Unfortunately, the house being close to the river it was at risk of flooding. In the 1968 they had to be rescued by boat from the bedroom window! It was then that the Days decided to move the family closer to the farm and further away from the river.


They moved to Marshalls Cottage in Hunt Street. When Peter retired, they moved to Tutsham Cottages and lived next door to Geoff and Candy Martin. Greta did casual farm work while raising her children. Subsequently working as a cook at BHS and the Safeway. She then moved to Linton Hospital as a housekeeper. She later worked for Peter Day, driving him around to do shopping and generally looking after the bungalow in Charlton Lane. She followed this by working for Mr and Mrs Randell.


After her husband’s death, Greta moved into the village to a house in Charlton Lane. She retired finally aged 80.

Greta joined in village life, joining the WI and the Evergreens. She was often seen driving about in her little yellow car, taking friends out and about.

She will be a loss in the village, her wicked sense of humour and cheekiness will be missed by many folk!


She was not without mishaps in her life! Greta had put a ham joint on to boil and went out to pick the children up from school. On their return there was a fire engine and black smoke pouring out of the window. She had forgotten to put any water in the pan.


Another occasion on Christmas day, she tripped on a step in the kitchen knocked over a pile of saucepans, managing to get one stuck on her head. A trip to A&E was needed to remove it, which included having stitches! Greta was more upset that she had to set to and cook the Christmas lunch when she got home!!


Her daughter, Jean, will not forget the time she realised that both her mother and father were asleep in the car. Greta was supposed to be driving! What made it worse Greta was towing a caravan!


Another occasion, when she was driving to Bluewater, she found herself at the Dartford Crossing. Unbelievably Greta persuaded the attendant to stop the traffic so she could turn around and go back to Bluewater. Only Greta had enough cheek to ask!


Greta was planning to wing walk on her 90th birthday, but could not get insurance, so her plans changed to going down a zipwire. She did not make it, but her family will do it instead!
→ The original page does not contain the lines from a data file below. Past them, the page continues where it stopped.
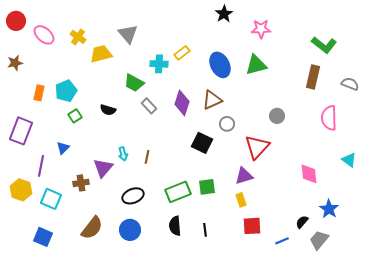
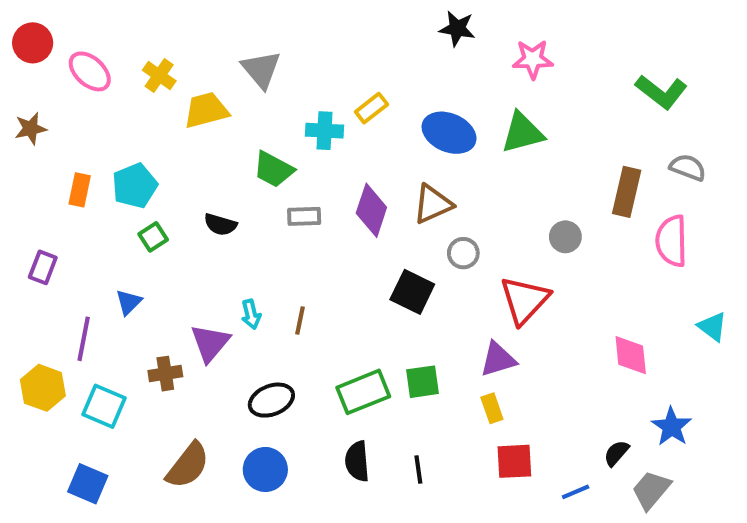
black star: (224, 14) -> (457, 29), turned -30
blue ellipse: (220, 65) -> (449, 133), turned -40
brown rectangle: (313, 77) -> (627, 192), moved
gray semicircle: (350, 84) -> (688, 167), moved
gray rectangle: (149, 106) -> (304, 216), turned -49
purple rectangle: (21, 131) -> (43, 267), size x0.6

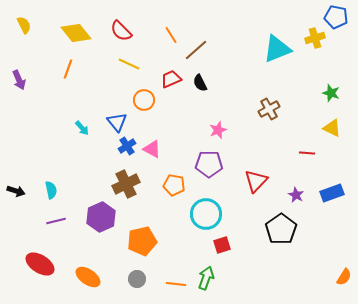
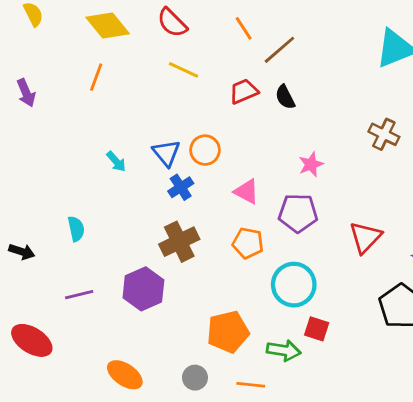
orange circle: (144, 100) -> (205, 150), moved
brown cross: (269, 109) -> (384, 134), turned -35
pink triangle: (152, 149) -> (247, 192), moved
cyan semicircle: (51, 190) -> (76, 229), moved
orange pentagon: (142, 241) -> (228, 332), moved
red square: (222, 245) -> (317, 329), turned 36
red ellipse: (40, 264) -> (32, 340), moved
green arrow: (206, 278) -> (284, 350), moved, turned 80

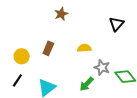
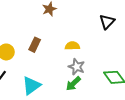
gray star: (102, 67) -> (76, 67), moved

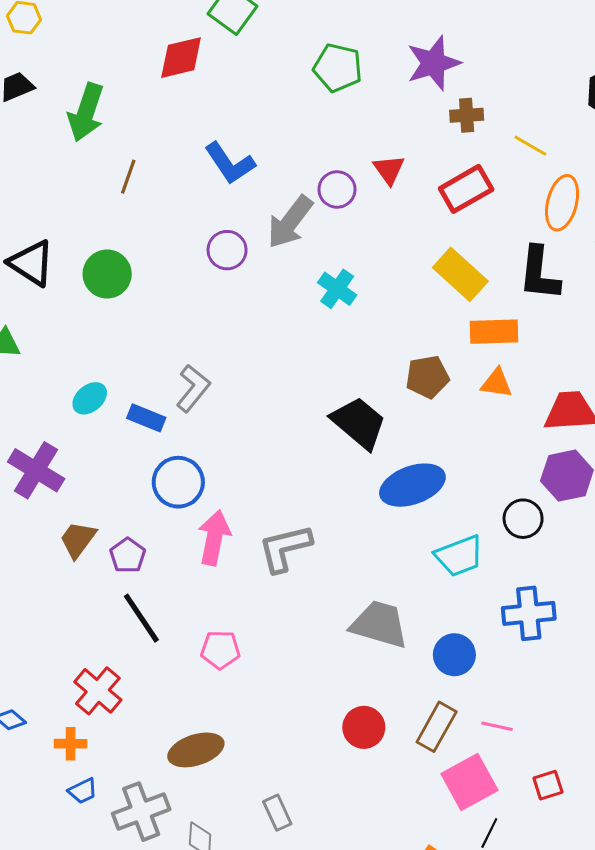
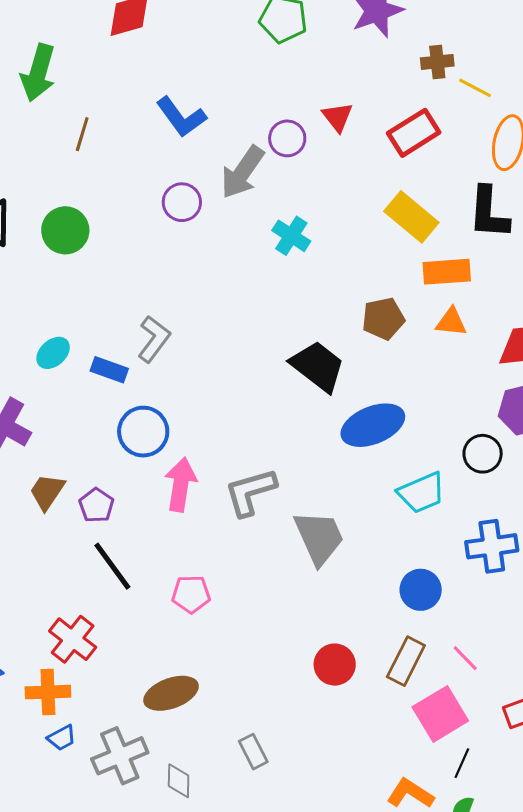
brown cross: (467, 115) -> (437, 62), moved
gray trapezoid: (379, 624) -> (319, 538), moved, turned 52
pink line: (497, 726) -> (465, 658), turned 36
orange cross: (71, 744) -> (48, 692), size x1.4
We hope that she is entertaining and making people laugh in Heaven. They will certainly know she has arrived!


Posted on 27th September, 2021


Baby Neo was born to Zoe and John Fenlon, of Garden Cottage, Smiths Hall.

He was born on 8th July  2021, wighing 6lbs 3oz. Congratuations, another young villager.

Lets hope Lucas and Neo will be mates!



Posted on 27th September, 2021



Lucas Joseph Easterbrook Norman


Lucas was born on 6th August 2021 to Alex and William Norman, of Elmscroft Charlton Lane. He was born in Pembury Hospital, weighing in at 7lb 13 oz. 

Congratulations, its great to see new life in the village.



Posted on 17th June, 2021

Charlotte (Lottie) moved to West Farleigh in 1975 when husband Vernon (Vern) took up the, live in, post of Head Gardener at Smiths Hall. When Vern retired they moved to the pretty ragstone bungalow near the Green. They had a great interest in Country and Western music and also in their garden. After Vern passed away, in 2011, Lottie grew increasingly frail, until her death on 22nd February 2021. She will be sadly missed by her friends and family.